Endlich, endlich kam die bestellte Wolle aus dem Internet! Ich mußte nicht mehr mit der geringen Auswahl an Wolle, die es hier zu kaufen gibt vorlieb nehmen. Als erstes hab ich mir die Schoeller&Stahl Mexiko Country Colors Fb. Nr. 11 Grand Canyon ausgesucht, sozusagen ein „richtiges“ Sockengarn. Beim Anstricken hatte ich, wie erwartet, etwas Probleme. Das Bündchen (dieses gehasste Stück) wurde natürlich ziemlich unregelmäßig und ich fand die Wolle „klebt“ beim Stricken. Durchgebissen habe ich mich trotzdem und nach dem Schaft kam ich langsam zurecht.

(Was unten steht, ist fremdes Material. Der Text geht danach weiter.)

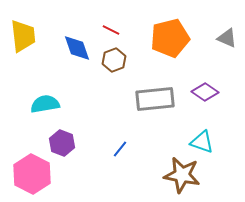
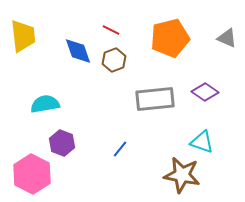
blue diamond: moved 1 px right, 3 px down
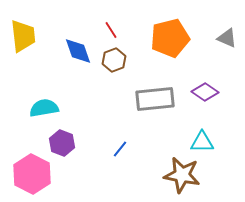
red line: rotated 30 degrees clockwise
cyan semicircle: moved 1 px left, 4 px down
cyan triangle: rotated 20 degrees counterclockwise
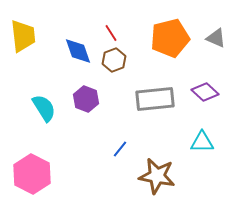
red line: moved 3 px down
gray triangle: moved 11 px left
purple diamond: rotated 8 degrees clockwise
cyan semicircle: rotated 68 degrees clockwise
purple hexagon: moved 24 px right, 44 px up
brown star: moved 25 px left, 1 px down
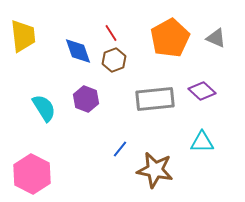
orange pentagon: rotated 15 degrees counterclockwise
purple diamond: moved 3 px left, 1 px up
brown star: moved 2 px left, 6 px up
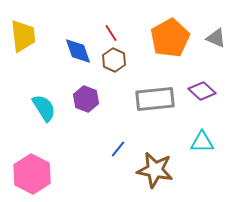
brown hexagon: rotated 15 degrees counterclockwise
blue line: moved 2 px left
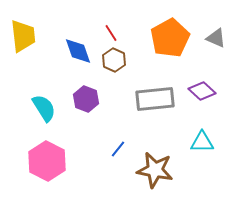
pink hexagon: moved 15 px right, 13 px up
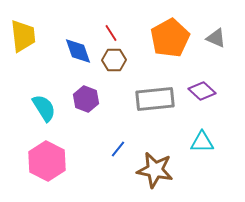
brown hexagon: rotated 25 degrees counterclockwise
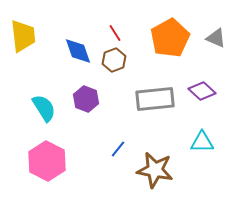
red line: moved 4 px right
brown hexagon: rotated 20 degrees counterclockwise
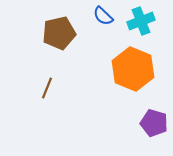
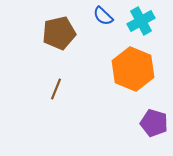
cyan cross: rotated 8 degrees counterclockwise
brown line: moved 9 px right, 1 px down
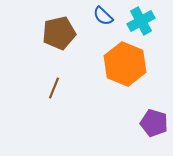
orange hexagon: moved 8 px left, 5 px up
brown line: moved 2 px left, 1 px up
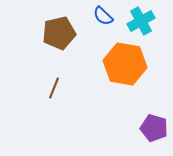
orange hexagon: rotated 12 degrees counterclockwise
purple pentagon: moved 5 px down
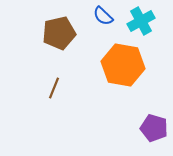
orange hexagon: moved 2 px left, 1 px down
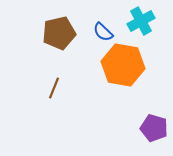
blue semicircle: moved 16 px down
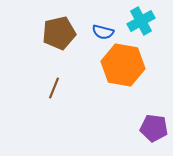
blue semicircle: rotated 30 degrees counterclockwise
purple pentagon: rotated 8 degrees counterclockwise
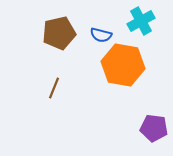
blue semicircle: moved 2 px left, 3 px down
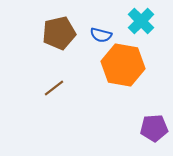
cyan cross: rotated 16 degrees counterclockwise
brown line: rotated 30 degrees clockwise
purple pentagon: rotated 12 degrees counterclockwise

Die Ferse wurde wieder eine Bumerangferse, da ich finde, dass bei der normalen Ferse die Farben bei Verlaufswolle immer so zerrissen werden.

tuwa

Leider sind die Socken etwas zu groß geraten und an den Übergängen habe ich dieses Mal wieder meine üblichen Löcher gestrickt. Ich hab ja schon einiges ausprobiert und in diversen Foren nach Lösungen gesucht, aber noch nicht wirklich das Non+Ultra gefunden, aber ich bekomm das noch raus!! Ich mag die Farben der Wolle sehr und strick mir demnächst einfach noch ein paar aus der Wolle, denn ich hatte wohlweislich schon 2 Knäuel bestellt.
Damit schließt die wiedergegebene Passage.